_WHAT YOU WILL DO:_ Word for word, copy every line of the data.

* * * * * * *

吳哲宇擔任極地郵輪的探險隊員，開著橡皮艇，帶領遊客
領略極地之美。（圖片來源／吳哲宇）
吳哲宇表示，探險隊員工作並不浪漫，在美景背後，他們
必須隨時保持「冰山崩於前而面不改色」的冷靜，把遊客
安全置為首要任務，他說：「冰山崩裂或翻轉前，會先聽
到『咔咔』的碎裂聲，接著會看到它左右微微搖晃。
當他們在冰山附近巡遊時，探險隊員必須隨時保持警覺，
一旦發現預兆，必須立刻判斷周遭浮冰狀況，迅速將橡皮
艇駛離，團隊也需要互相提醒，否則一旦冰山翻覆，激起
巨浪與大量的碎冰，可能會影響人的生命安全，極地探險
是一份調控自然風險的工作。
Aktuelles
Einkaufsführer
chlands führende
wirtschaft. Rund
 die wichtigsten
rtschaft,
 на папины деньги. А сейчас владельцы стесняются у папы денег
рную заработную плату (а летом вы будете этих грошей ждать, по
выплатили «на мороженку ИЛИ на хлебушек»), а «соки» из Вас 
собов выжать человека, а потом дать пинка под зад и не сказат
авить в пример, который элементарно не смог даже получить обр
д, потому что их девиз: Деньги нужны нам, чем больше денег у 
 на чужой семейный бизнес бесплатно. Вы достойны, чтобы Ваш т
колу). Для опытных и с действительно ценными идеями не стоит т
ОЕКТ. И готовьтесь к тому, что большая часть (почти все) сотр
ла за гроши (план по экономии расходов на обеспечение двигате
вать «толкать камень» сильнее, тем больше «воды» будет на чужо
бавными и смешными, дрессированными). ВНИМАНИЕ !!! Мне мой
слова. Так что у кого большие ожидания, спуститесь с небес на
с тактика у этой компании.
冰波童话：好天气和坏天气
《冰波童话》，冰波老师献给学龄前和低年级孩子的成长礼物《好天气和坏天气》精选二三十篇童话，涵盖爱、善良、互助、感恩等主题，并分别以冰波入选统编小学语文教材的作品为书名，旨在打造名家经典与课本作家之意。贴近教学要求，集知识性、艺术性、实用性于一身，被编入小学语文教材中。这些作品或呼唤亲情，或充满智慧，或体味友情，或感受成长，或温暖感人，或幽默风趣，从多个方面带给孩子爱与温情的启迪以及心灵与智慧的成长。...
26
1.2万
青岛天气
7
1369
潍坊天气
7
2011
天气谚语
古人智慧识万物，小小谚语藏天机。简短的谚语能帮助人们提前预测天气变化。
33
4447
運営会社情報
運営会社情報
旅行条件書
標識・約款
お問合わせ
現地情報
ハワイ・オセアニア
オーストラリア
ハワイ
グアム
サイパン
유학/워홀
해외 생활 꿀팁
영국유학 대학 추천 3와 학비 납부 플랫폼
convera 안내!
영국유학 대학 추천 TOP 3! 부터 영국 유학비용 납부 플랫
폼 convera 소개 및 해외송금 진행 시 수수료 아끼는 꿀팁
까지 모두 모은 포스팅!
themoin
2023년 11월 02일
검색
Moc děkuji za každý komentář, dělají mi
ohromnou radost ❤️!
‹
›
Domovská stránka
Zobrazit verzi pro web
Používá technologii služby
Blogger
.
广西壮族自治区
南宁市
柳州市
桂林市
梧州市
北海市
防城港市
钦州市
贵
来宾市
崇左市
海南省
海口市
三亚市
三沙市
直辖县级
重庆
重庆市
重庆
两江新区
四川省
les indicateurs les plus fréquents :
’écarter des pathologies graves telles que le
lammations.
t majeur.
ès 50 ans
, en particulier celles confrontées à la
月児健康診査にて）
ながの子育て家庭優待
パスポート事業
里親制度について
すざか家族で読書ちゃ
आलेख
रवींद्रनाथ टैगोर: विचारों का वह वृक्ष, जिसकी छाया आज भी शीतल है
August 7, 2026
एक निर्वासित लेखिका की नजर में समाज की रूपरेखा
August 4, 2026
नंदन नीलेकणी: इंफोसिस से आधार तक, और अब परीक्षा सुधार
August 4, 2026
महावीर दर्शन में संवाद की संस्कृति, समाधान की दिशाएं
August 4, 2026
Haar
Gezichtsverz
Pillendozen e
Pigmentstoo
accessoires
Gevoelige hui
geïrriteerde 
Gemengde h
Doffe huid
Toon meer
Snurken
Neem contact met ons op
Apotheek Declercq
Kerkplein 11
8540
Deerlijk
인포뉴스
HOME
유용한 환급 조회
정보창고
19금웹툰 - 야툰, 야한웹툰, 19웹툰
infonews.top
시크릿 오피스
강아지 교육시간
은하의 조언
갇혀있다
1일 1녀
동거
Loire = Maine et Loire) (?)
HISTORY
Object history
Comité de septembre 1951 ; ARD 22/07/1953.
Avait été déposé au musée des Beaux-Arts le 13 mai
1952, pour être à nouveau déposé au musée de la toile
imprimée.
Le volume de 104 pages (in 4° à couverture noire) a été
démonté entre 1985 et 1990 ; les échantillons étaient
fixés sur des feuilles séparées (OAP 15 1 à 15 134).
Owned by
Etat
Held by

* * * * * * *

_ANSWER FOR THE TASK:_
吳哲宇擔任極地郵輪的探險隊員，開著橡皮艇，帶領遊客
領略極地之美。（圖片來源／吳哲宇）
吳哲宇表示，探險隊員工作並不浪漫，在美景背後，他們
必須隨時保持「冰山崩於前而面不改色」的冷靜，把遊客
安全置為首要任務，他說：「冰山崩裂或翻轉前，會先聽
到『咔咔』的碎裂聲，接著會看到它左右微微搖晃。
當他們在冰山附近巡遊時，探險隊員必須隨時保持警覺，
一旦發現預兆，必須立刻判斷周遭浮冰狀況，迅速將橡皮
艇駛離，團隊也需要互相提醒，否則一旦冰山翻覆，激起
巨浪與大量的碎冰，可能會影響人的生命安全，極地探險
是一份調控自然風險的工作。
Aktuelles
Einkaufsführer
chlands führende
wirtschaft. Rund
 die wichtigsten
rtschaft,
 на папины деньги. А сейчас владельцы стесняются у папы денег
рную заработную плату (а летом вы будете этих грошей ждать, по
выплатили «на мороженку ИЛИ на хлебушек»), а «соки» из Вас 
собов выжать человека, а потом дать пинка под зад и не сказат
авить в пример, который элементарно не смог даже получить обр
д, потому что их девиз: Деньги нужны нам, чем больше денег у 
 на чужой семейный бизнес бесплатно. Вы достойны, чтобы Ваш т
колу). Для опытных и с действительно ценными идеями не стоит т
ОЕКТ. И готовьтесь к тому, что большая часть (почти все) сотр
ла за гроши (план по экономии расходов на обеспечение двигате
вать «толкать камень» сильнее, тем больше «воды» будет на чужо
бавными и смешными, дрессированными). ВНИМАНИЕ !!! Мне мой
слова. Так что у кого большие ожидания, спуститесь с небес на
с тактика у этой компании.
冰波童话：好天气和坏天气
《冰波童话》，冰波老师献给学龄前和低年级孩子的成长礼物《好天气和坏天气》精选二三十篇童话，涵盖爱、善良、互助、感恩等主题，并分别以冰波入选统编小学语文教材的作品为书名，旨在打造名家经典与课本作家之意。贴近教学要求，集知识性、艺术性、实用性于一身，被编入小学语文教材中。这些作品或呼唤亲情，或充满智慧，或体味友情，或感受成长，或温暖感人，或幽默风趣，从多个方面带给孩子爱与温情的启迪以及心灵与智慧的成长。...
26
1.2万
青岛天气
7
1369
潍坊天气
7
2011
天气谚语
古人智慧识万物，小小谚语藏天机。简短的谚语能帮助人们提前预测天气变化。
33
4447
運営会社情報
運営会社情報
旅行条件書
標識・約款
お問合わせ
現地情報
ハワイ・オセアニア
オーストラリア
ハワイ
グアム
サイパン
유학/워홀
해외 생활 꿀팁
영국유학 대학 추천 3와 학비 납부 플랫폼
convera 안내!
영국유학 대학 추천 TOP 3! 부터 영국 유학비용 납부 플랫
폼 convera 소개 및 해외송금 진행 시 수수료 아끼는 꿀팁
까지 모두 모은 포스팅!
themoin
2023년 11월 02일
검색
Moc děkuji za každý komentář, dělají mi
ohromnou radost ❤️!
‹
›
Domovská stránka
Zobrazit verzi pro web
Používá technologii služby
Blogger
.
广西壮族自治区
南宁市
柳州市
桂林市
梧州市
北海市
防城港市
钦州市
贵
来宾市
崇左市
海南省
海口市
三亚市
三沙市
直辖县级
重庆
重庆市
重庆
两江新区
四川省
les indicateurs les plus fréquents :
’écarter des pathologies graves telles que le
lammations.
t majeur.
ès 50 ans
, en particulier celles confrontées à la
月児健康診査にて）
ながの子育て家庭優待
パスポート事業
里親制度について
すざか家族で読書ちゃ
आलेख
रवींद्रनाथ टैगोर: विचारों का वह वृक्ष, जिसकी छाया आज भी शीतल है
August 7, 2026
एक निर्वासित लेखिका की नजर में समाज की रूपरेखा
August 4, 2026
नंदन नीलेकणी: इंफोसिस से आधार तक, और अब परीक्षा सुधार
August 4, 2026
महावीर दर्शन में संवाद की संस्कृति, समाधान की दिशाएं
August 4, 2026
Haar
Gezichtsverz
Pillendozen e
Pigmentstoo
accessoires
Gevoelige hui
geïrriteerde 
Gemengde h
Doffe huid
Toon meer
Snurken
Neem contact met ons op
Apotheek Declercq
Kerkplein 11
8540
Deerlijk
인포뉴스
HOME
유용한 환급 조회
정보창고
19금웹툰 - 야툰, 야한웹툰, 19웹툰
infonews.top
시크릿 오피스
강아지 교육시간
은하의 조언
갇혀있다
1일 1녀
동거
Loire = Maine et Loire) (?)
HISTORY
Object history
Comité de septembre 1951 ; ARD 22/07/1953.
Avait été déposé au musée des Beaux-Arts le 13 mai
1952, pour être à nouveau déposé au musée de la toile
imprimée.
Le volume de 104 pages (in 4° à couverture noire) a été
démonté entre 1985 et 1990 ; les échantillons étaient
fixés sur des feuilles séparées (OAP 15 1 à 15 134).
Owned by
Etat
Held by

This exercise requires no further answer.